The discontinuous aqueous phase, for purposes of the present invention, usefully comprises a concentrated aqueous solution (preferably up to about 90% by weight) of an inorganic oxidizer salt such as ammonium nitrate, alone or in combination with one or more alkali or other metal nitrates or chlorates exemplified by sodium nitrate, sodium chlorate, sodium perchlorate, calcium nitrate, calcium chlorate, calcium perchlorate, potassium nitrate, potassium chlorate, potassium perchlorate, ammonium nitrate, ammonium chlorate, ammonium perchlorate, lithium nitrate, lithium chlorate, lithium perchlorate, magnesium nitrate,, magnesium chlorate, aluminum chlorate, barium nitrate, barium chlorate, barium perchlorate, zinc nitrate, zinc chlorate and zinc perchlorate and the like.

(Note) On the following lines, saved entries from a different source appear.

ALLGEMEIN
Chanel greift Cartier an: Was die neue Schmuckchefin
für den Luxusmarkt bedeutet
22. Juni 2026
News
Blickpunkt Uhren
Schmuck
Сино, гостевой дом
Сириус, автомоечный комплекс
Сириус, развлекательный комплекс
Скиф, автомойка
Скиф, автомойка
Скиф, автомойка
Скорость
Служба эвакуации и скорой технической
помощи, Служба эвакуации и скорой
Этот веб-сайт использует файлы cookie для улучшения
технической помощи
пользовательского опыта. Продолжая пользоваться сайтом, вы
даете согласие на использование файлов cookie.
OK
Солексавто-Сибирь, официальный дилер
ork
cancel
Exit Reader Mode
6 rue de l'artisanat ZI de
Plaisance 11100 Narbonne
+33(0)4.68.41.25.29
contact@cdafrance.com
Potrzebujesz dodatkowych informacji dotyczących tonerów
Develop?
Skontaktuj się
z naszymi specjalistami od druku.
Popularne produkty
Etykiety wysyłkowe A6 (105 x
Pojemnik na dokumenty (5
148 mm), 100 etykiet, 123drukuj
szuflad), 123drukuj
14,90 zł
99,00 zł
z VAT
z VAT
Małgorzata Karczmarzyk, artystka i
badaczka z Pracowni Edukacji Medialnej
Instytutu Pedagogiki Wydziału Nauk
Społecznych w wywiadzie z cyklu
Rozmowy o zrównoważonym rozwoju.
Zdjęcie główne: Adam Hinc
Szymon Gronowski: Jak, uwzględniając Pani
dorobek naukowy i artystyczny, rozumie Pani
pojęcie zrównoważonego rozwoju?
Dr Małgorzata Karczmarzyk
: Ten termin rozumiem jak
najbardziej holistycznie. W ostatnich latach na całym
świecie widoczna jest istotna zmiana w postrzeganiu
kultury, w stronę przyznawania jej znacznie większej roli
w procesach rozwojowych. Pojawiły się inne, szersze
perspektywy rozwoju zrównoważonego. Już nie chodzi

For present purposes the amount of water in the discontinuous phase constitutes about 5-30 weight percent and preferably 10-20 weight percent of the total composition, the lower ranges (i.e. 5-20) generally providing excellent emulsion performance with regard to detonation energy and sensitivity but with some loss in storage life due to salt crystallization. For this reason the optional presence of a stabilizing amount of at least one crystal habit modifier, inclusive of one or more azo dyes such as Cyanine Acid Blue #45 and Acid Yellow #23 is found useful to modify or distort such crystals. For such purpose an amount of about 0.005-0.02% by weight is found to be sufficient.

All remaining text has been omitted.